Work instruction>
Filter the lines below, keeping each one that holds "solar".

....

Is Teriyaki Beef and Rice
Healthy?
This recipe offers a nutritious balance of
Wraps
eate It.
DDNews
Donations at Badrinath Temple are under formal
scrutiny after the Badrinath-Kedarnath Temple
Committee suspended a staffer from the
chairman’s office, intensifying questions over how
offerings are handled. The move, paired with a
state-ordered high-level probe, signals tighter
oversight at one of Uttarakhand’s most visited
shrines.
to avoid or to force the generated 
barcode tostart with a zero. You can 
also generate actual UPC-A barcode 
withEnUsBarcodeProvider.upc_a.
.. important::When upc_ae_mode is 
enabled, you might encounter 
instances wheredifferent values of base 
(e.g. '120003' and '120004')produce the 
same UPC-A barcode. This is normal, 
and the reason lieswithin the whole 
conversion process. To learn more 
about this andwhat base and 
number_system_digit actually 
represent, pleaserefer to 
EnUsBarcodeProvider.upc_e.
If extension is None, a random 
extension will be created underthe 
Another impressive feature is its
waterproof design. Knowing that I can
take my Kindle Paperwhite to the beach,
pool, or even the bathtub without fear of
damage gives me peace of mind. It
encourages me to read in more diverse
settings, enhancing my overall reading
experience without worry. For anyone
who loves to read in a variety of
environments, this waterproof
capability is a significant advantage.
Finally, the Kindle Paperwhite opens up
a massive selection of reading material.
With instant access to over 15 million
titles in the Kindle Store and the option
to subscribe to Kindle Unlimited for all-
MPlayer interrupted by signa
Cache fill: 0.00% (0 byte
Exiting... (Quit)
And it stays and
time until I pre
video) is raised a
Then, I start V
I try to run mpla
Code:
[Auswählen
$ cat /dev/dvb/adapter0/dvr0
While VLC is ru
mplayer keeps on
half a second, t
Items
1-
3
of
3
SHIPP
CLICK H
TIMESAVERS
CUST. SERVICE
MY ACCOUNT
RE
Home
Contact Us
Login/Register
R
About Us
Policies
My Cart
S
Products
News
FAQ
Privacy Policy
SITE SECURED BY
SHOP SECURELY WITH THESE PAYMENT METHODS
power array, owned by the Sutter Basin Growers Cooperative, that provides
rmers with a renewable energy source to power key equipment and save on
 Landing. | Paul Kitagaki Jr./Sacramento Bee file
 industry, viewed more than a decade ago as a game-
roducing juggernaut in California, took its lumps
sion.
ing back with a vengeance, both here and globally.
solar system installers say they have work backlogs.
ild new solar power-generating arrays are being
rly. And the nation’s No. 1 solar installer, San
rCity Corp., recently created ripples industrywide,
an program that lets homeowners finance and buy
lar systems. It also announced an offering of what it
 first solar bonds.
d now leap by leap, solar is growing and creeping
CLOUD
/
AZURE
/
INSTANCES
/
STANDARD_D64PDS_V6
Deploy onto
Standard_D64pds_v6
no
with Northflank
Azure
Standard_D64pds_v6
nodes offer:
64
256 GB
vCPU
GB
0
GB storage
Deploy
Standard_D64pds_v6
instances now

....

Exercise solution>
solar system installers say they have work backlogs.
ild new solar power-generating arrays are being
rly. And the nation’s No. 1 solar installer, San
 first solar bonds.
d now leap by leap, solar is growing and creeping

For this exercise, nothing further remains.